The structure of this paper is arranged as follows: Chapter 2 provides a detailed explanation of the technical details of the dual-path physics-data hybrid framework, including the design of differentiable physical kernels, spatiotemporal neural parameterization, multi-objective learning strategies, and uncertainty quantification modules; Chapter 3 explains the experimental region, data sources, model configuration, and evaluation metrics; Chapter 4 presents the experimental results, validating the model's prediction accuracy, the effectiveness of innovative components, and the discovery of regional parameterization mechanisms; Chapter 5 discusses the academic value of the study, its comparative advantages over existing research, and its limitations; Chapter 6 summarizes the core conclusions and prospects for future research directions.
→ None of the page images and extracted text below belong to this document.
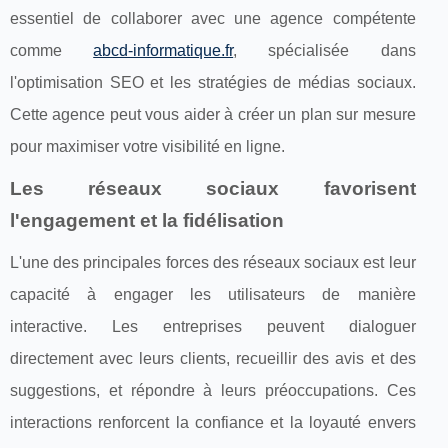
essentiel de collaborer avec une agence compétente
comme
abcd-informatique.fr
, spécialisée dans
l'optimisation SEO et les stratégies de médias sociaux.
Cette agence peut vous aider à créer un plan sur mesure
pour maximiser votre visibilité en ligne.
Les réseaux sociaux favorisent
l'engagement et la fidélisation
L'une des principales forces des réseaux sociaux est leur
capacité à engager les utilisateurs de manière
interactive. Les entreprises peuvent dialoguer
directement avec leurs clients, recueillir des avis et des
suggestions, et répondre à leurs préoccupations. Ces
interactions renforcent la confiance et la loyauté envers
2.1 Overall framework design concept
The core logic of the dual-path physics-data hybrid framework is to achieve deep collaborative integration between thermodynamic physical laws and high-dimensional climate data, in order to overcome the adaptation limitations of traditional models under complex conditions. The framework uses the regional energy balance equation as the physical skeleton and integrates thermodynamic conservation laws into the model structure through differentiable modeling, ensuring that all prediction results strictly follow basic physical principles. At the same time, high-dimensional climate data drives the model through a spatiotemporal neural parameterization unit, which adaptively generates spatiotemporally heterogeneous key parameterization terms, accurately capturing the unique characteristics of complex underlying surfaces and non-uniform environments. The complete link of the framework is as follows: inputs include initial and boundary conditions such as surface temperature, radiation forcing, and high-dimensional climate data like wind, temperature, humidity, pressure, and surface types; the core modules consist of differentiable physical kernels and spatiotemporal neural parameterization units, which are collaboratively optimized through gradient backpropagation; outputs include high-precision energy flow spatial distribution predictions, regional thermodynamic parameterization fields, and corresponding uncertainty quantification results. The core innovation of this design lies in elevating physical laws from external fixed constraints in traditional models to discoverable and interpretable structures within the model, achieving an organic unity between physical skeleton and data-driven dynamics. The overall framework architecture is shown in Figure 1.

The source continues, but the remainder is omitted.